In our reading from Romans, we find that nothing separates us from the love Christ, not “hardship, or distress, or persecution, or famine, or nakedness, or peril, or sword.”
And we are told that certainly death does not separate us from that love.
Our grandmother, Minnie, had a deep devotion of the Heart of Jesus. Even though she was a good evangelical Lutheran, her house surrounded with pictures and statues of the Sacred Heart of Jesus.
One of the first gifts I remember receiving from her was a plastic statue of the Sacred Heart. I have cherished that statue for many years now.
But more than anything our grandmother’s devotion taught me—and I think all of us who saw that devotion lived out in the life of our grandmother—that Jesus’ love for us was a burning love. It was a love that burned brightly in his Heart and we all knew it was a love directed toward us.
We might not have the answers today, but what we do know is that we do have this love and this love is more powerful than anything life or death can throw at us.
We also know that, in Jesus, what has happened isn’t some event that happened separate from Christ. Despair, as ugly as it is, as horrible as it, isn’t something that Christ didn’t know.
On the night before he died, Jesus too knew despair. In the Garden of Gethsemane Jesus prayed that the cup of his suffering would be taken from him. And it wasn’t. On the night before he died, Jesus felt such despair that he actually sweated blood.
The Jesus who went through that night certainly knew what Arley went through last Friday. The Jesus who spent the night of his death in anguish was, beyond any doubt that we might have, certainly was with Arley in his anguish on the night of his death.
The Jesus who suffered in anguish before he died was there, was truly present with Arley in those last moments of his life.

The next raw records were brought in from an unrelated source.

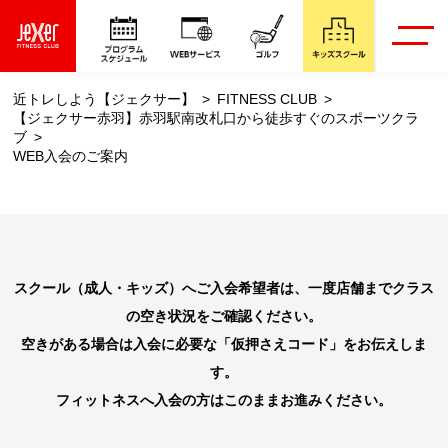
近トレしよう【ジェクサー】
FITNESS CLUB
【ジェクサー赤羽】赤羽駅南改札口から徒歩すぐのスポーツクラ
ブ
WEB入会のご案内
スクール（成人・キッズ）へご入会希望者は、一度店舗までクラス
の空き状況をご確認ください。
空きがある場合は入会に必要な「仮押さえコード」をお伝えしま
す。
フィットネスへ入会の方はこのままお進みください。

And I have no doubt that the Jesus who rose from the darkness and destruction of his violent death was there to greet Arley with the bright light of resurrection.
We are sad today. We are angry today. We are lost and disoriented and uncertain today. We don’t know what to hold onto to today.
But we can hope in the fact that Jesus knew what was in Arley’s heart last Friday and that, though it all, God understood.
And God loved.
God loved and still loves Arley. Nothing Arley was experiencing could separate him from the love of Christ in his life. That love of Christ was able to break all barriers. And it was that love that allowed Arley to come forward into the Light of Christ’s Presence and to be received into that unending joy where he would never feel pain or despair again.
In few moments, we will pray for Arley with these words. We will pray that Arley “may rest from his labors, and enter into the light of God's eternal sabbath rest.”
Those are not light and easy words only meant to comfort us in our pain and sorrow. They are words of truth and life.
Still a little bit later we will pray that Arley will be welcomed “into the courts of God’s heavenly dwelling place.” We will pray that “his heart and soul” may “ ring out in joy” to “the living God, and the God of those who live.”
That is where our hope lies today. What seems like defeat and a moment of darkness and despair is actually a moment of hidden victory. Christ’s love always triumphs and wins out over the forces of darkness. And for Arley, the despair and pain he closed his eyes to on Friday were replaced by the light and joy awakened to moments later, in the Presence of Christ.
So, yes, we feel sadness and pain today. But we also know that the pain and sadness we feel is only temporary. It too will pass from his, as it did for Arley, much as a nightmare passes from us upon awakening.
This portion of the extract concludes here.